If you are a victim of identity theft:
Check fraud is a common form of identity theft. You can be a victim of check fraud by someone you know, or as the subject to random theft if you carry your checkbook with you. Victims of identity theft who have checks stolen should request an immediate stop payment on all outstanding check numbers, close the account, and open a new account. They should also ask the bank to notify the check verification service used to refuse checks drawn on the closed account, which is typically Chex Systems, Inc.
If an identity thief has been opening new accounts in your name, it may be difficult for you to open a new checking account. Chex Systems, Inc., a consumer reporting agency subject to the Fair Credit Reporting Act, produces reports specifically about checking accounts. You can contact Chex Systems, Inc. directly to request a copy of your consumer report free of charge. Review the information and dispute inaccuracies. It may also be helpful to contact each of the banks where accounts were attempted to be opened and make sure that any fraudulently opened accounts have been closed.
You can contact Chex Systems, Inc. by phone at 1-800-428-9623, on their website, or by writing to them at: Chex Systems, Inc., Attn: Consumer Relations, 7805 Hudson Road, Suite 100, Woodbury, MN 55125.
For more information about identity theft prevention and protection, or to find additional identity theft resources, visit the Federal Trade Commission website.

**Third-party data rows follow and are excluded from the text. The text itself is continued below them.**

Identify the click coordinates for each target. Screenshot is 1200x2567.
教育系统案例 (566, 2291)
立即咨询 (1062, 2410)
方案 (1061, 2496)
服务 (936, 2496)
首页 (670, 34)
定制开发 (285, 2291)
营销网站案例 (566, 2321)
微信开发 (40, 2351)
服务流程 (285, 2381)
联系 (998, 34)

When you are a victim of identity theft that affects your bank accounts or bank-issued credit cards, your first action is to contact the banking institution directly and enlist their help to resolve the problems. However, if you have difficulty getting cooperation directly from the institution, seek assistance from the identity theft resource center of the agency that oversees your bank.
· Federal Deposit Insurance Corporation (FDIC). The FDIC supervises state-chartered banks that are not members of the Federal Reserve System, and insures deposits at banks and savings and loans.

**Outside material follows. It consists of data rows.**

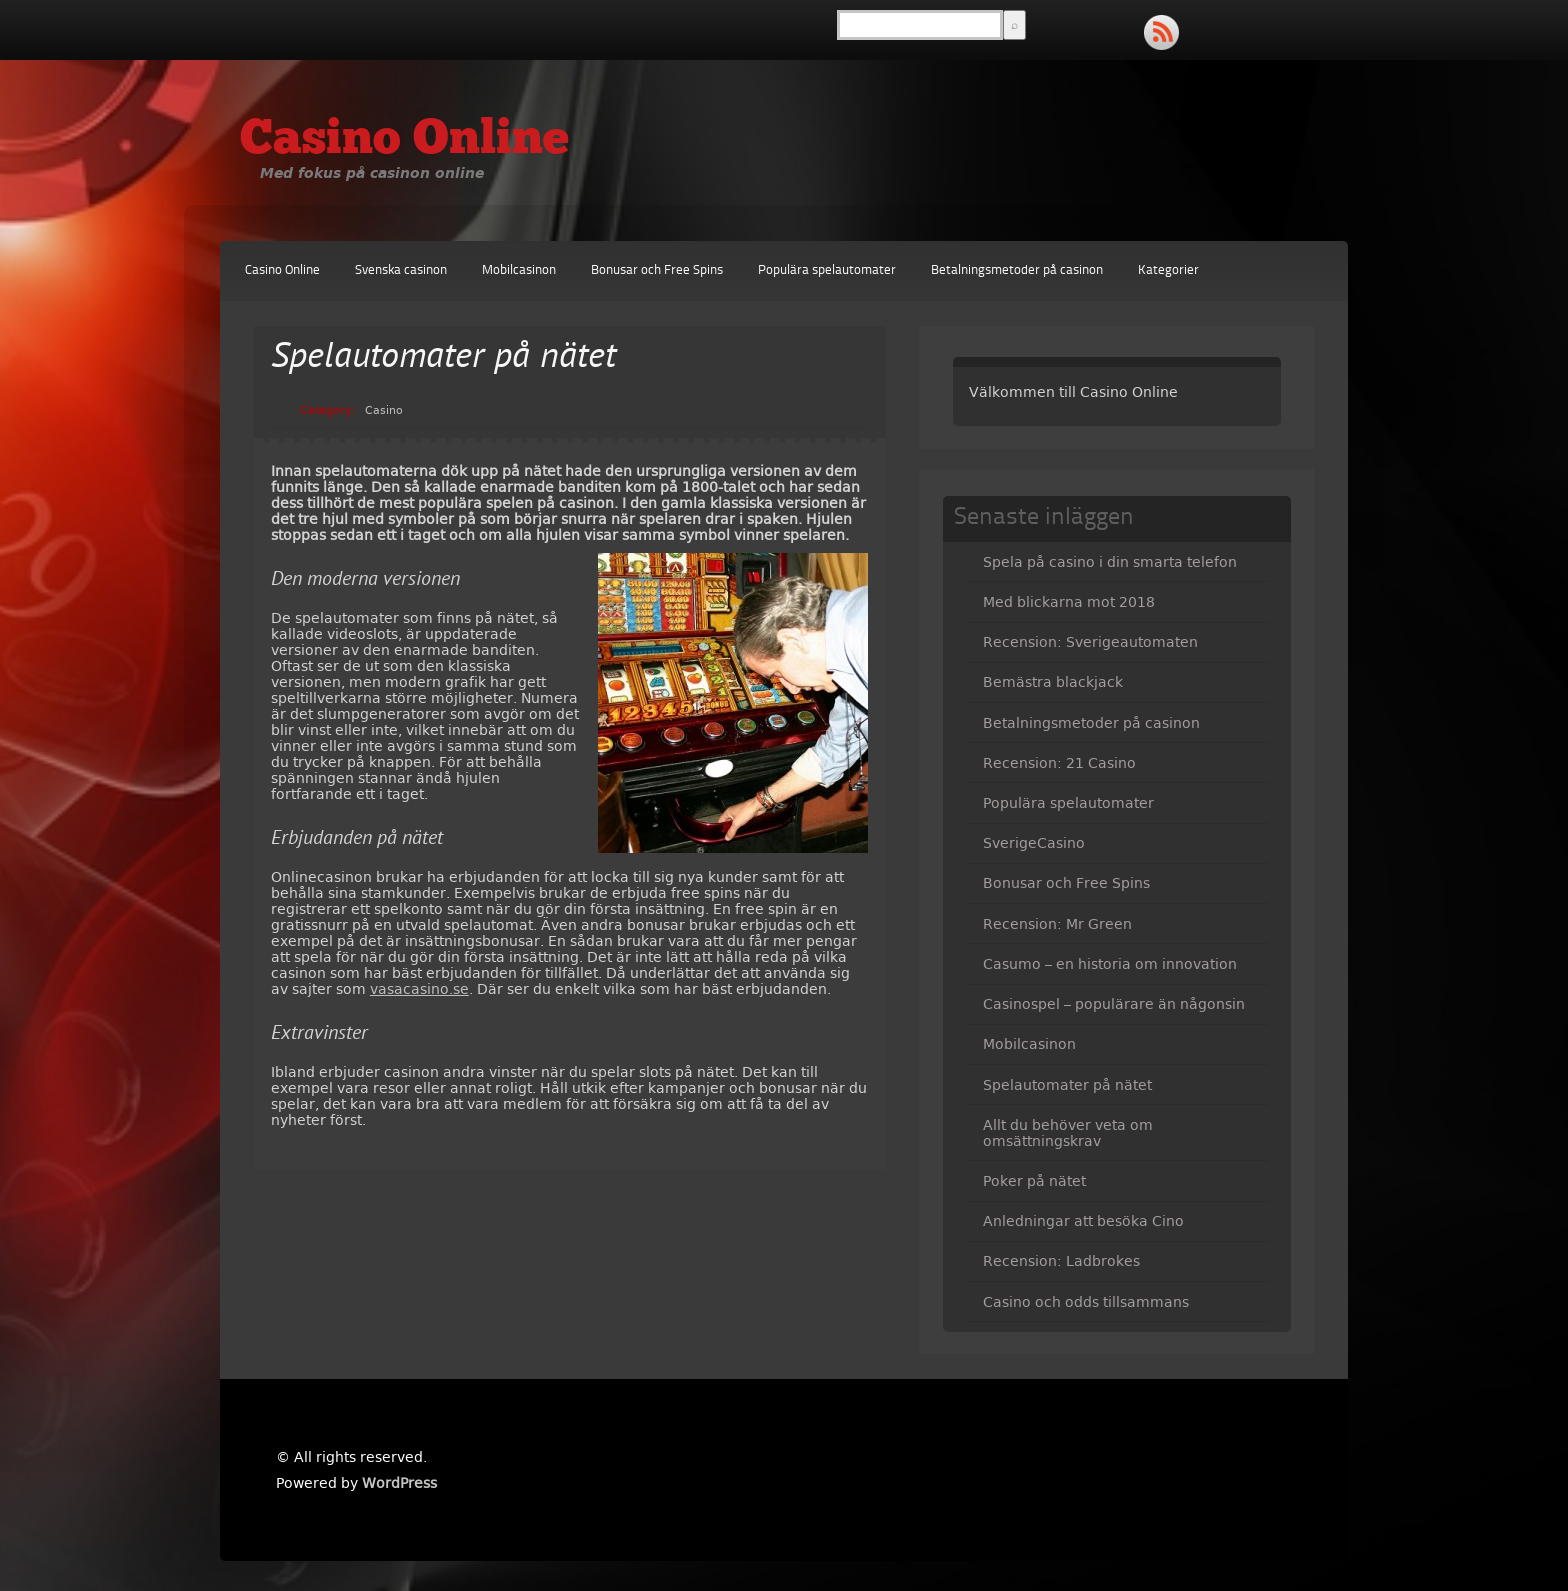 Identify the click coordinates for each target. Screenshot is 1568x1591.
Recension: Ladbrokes (1061, 1261)
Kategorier (1168, 270)
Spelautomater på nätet (1067, 1085)
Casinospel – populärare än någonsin (1114, 1004)
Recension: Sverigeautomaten (1090, 642)
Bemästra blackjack (1053, 682)
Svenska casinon (401, 270)
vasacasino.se (419, 989)
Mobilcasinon (519, 270)
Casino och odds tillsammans (1086, 1302)
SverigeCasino (1034, 843)
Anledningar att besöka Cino (1083, 1221)
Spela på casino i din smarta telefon (1110, 562)
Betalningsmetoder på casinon (1017, 270)
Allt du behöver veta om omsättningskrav (1068, 1133)
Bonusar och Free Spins (657, 270)
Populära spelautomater (827, 270)
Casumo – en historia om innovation (1110, 964)
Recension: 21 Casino (1059, 763)
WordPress (399, 1483)
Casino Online (404, 141)
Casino (384, 410)
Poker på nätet (1034, 1181)
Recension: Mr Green (1057, 924)
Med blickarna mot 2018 (1069, 602) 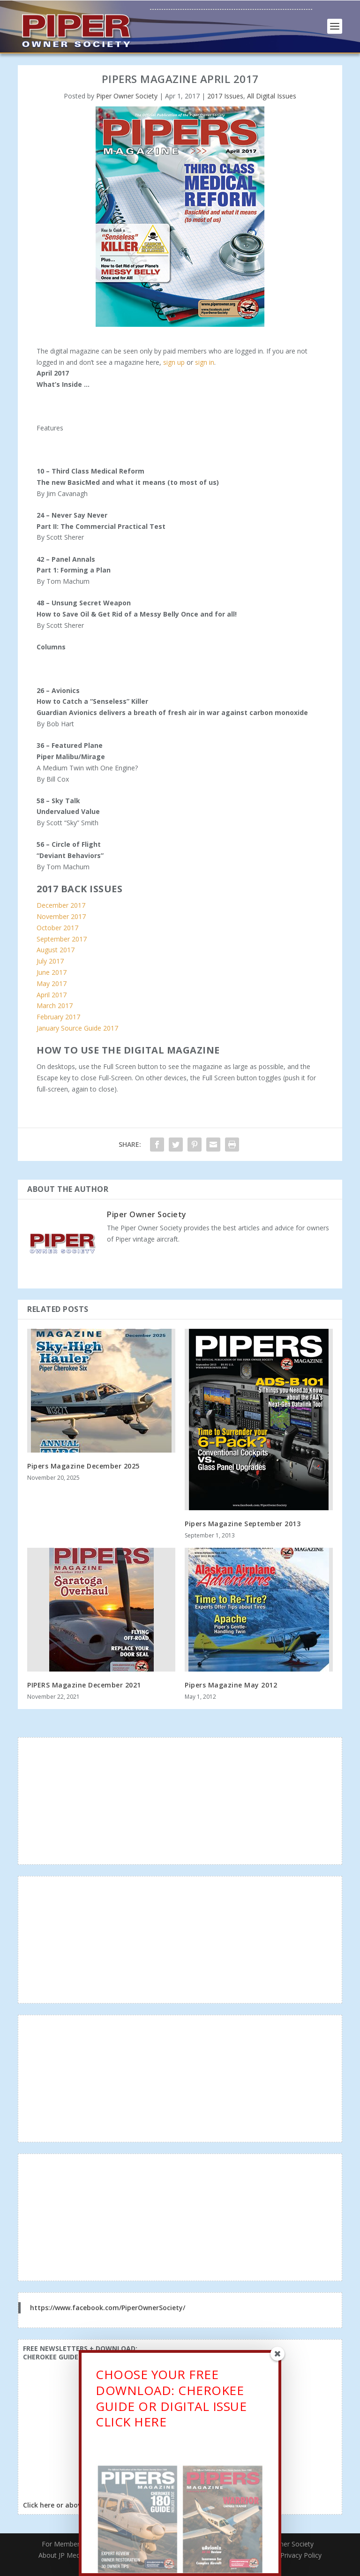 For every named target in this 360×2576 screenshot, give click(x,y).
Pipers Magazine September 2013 (242, 1523)
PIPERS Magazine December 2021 (84, 1684)
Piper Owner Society (127, 95)
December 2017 (61, 905)
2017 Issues (225, 95)
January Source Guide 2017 (77, 1028)
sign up (174, 362)
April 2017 (52, 994)
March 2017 (55, 1005)
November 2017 (61, 916)
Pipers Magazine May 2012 (231, 1684)
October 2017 (57, 927)
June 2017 (52, 972)
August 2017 (56, 949)
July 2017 (50, 961)
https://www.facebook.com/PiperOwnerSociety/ (107, 2307)
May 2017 (52, 983)
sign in (204, 362)
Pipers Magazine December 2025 (83, 1465)
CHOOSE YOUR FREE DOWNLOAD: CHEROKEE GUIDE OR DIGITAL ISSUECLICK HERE (171, 2402)
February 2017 (58, 1016)
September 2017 (62, 938)
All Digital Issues (271, 95)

· Federal Reserve System (Fed). The Fed supervises state-chartered banks that are members of the Federal Reserve System.
· National Credit Union Administration (NCUA). The NCUA charters and supervises federal credit unions and insures deposits at federal credit unions and many state credit unions.
· Office of the Comptroller of the Currency (OCC). The OCC charters and supervises national banks. When the word "national" or “N.A.” is included in the bank's name, the OCC oversees its operations.
· Office of Thrift Supervision (OTS). The OTS is the primary regulator of all federal, and many state-chartered, thrift institutions, such as savings banks and savings and loan institutions.
If you are uncertain about which of these agencies is the right one, call your bank for the information or visit the National Information Center of the Federal Reserve System and click on the “Institution Search” link.
In 2004, the financial industry founded The Identity Theft Assistance Center (ITAC), a membership-funded organization, to offer free assistance to victims of identity theft to customers of member companies. Originally exclusive to the financial industry, membership was opened to companies in other industries targeted by identity thieves. Although the organization also offers other services to assist members with fraud operations on a company-wide basis, the primary service is identity theft assistance for member customers.
ITAC expedites the process of restoring victims' financial integrity while diffusing much of the related frustration they experience. Once the member company and consumer determine issues resulting from identity theft, the ITAC services are provided at no charge to the victim.
An ITAC representative works with the victim to examine credit reports for suspicious activity. The representative will notify creditors of false and erroneous information and arrange for fraud alerts to be placed with credit bureaus.
ITAC will also share information with law enforcement and the Federal Trade Commission (FTC) to help further the pursuit and conviction of identity theft criminals.
Although victims of identity theft cannot personally contact the ITAC for assistance, be sure to ask your financial institution if it is a member of the organization and, if so, request free assistance.